If a line in the entries below contains "CERN", copy it.
━━ Material for the task ━━
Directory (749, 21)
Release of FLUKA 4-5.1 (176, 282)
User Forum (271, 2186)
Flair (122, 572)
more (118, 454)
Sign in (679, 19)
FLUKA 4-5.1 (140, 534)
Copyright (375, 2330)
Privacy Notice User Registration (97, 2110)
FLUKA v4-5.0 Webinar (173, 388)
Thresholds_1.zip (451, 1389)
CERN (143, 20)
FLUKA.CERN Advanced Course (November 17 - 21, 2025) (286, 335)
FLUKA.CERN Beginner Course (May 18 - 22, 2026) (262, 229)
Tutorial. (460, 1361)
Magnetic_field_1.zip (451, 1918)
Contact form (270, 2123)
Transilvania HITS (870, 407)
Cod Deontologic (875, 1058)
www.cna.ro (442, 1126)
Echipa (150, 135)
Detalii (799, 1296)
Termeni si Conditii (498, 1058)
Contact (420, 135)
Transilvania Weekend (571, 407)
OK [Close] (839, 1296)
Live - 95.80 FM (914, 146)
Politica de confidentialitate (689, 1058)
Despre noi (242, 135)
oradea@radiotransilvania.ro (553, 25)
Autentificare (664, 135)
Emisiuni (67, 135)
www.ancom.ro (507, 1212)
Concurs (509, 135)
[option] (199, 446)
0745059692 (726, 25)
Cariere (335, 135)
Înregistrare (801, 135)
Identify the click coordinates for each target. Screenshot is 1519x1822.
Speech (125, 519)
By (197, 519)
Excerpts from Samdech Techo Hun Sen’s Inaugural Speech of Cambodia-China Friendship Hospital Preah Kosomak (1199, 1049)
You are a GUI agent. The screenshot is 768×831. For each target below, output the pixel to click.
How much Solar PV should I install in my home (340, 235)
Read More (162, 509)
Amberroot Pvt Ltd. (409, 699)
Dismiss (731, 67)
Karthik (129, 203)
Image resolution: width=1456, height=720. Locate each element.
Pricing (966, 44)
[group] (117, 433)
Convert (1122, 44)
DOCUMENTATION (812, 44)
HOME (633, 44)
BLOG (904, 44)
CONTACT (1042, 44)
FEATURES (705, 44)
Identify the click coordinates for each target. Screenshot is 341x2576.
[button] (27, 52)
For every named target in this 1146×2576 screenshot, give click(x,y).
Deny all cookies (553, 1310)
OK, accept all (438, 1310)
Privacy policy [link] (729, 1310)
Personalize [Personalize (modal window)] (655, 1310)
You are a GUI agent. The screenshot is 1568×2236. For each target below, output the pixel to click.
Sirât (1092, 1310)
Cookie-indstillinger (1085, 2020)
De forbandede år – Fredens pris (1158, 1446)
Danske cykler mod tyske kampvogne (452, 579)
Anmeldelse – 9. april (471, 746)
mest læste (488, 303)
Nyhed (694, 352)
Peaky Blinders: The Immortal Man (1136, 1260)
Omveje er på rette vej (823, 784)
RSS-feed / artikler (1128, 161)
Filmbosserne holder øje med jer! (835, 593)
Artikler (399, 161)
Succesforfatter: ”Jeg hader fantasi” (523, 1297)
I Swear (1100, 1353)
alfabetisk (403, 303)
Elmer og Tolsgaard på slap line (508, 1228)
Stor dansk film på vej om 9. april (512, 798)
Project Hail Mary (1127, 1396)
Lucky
━━━
Answer to the problem —
CERN (143, 20)
FLUKA.CERN Advanced Course (November 17 - 21, 2025) (286, 335)
FLUKA.CERN Beginner Course (May 18 - 22, 2026) (262, 229)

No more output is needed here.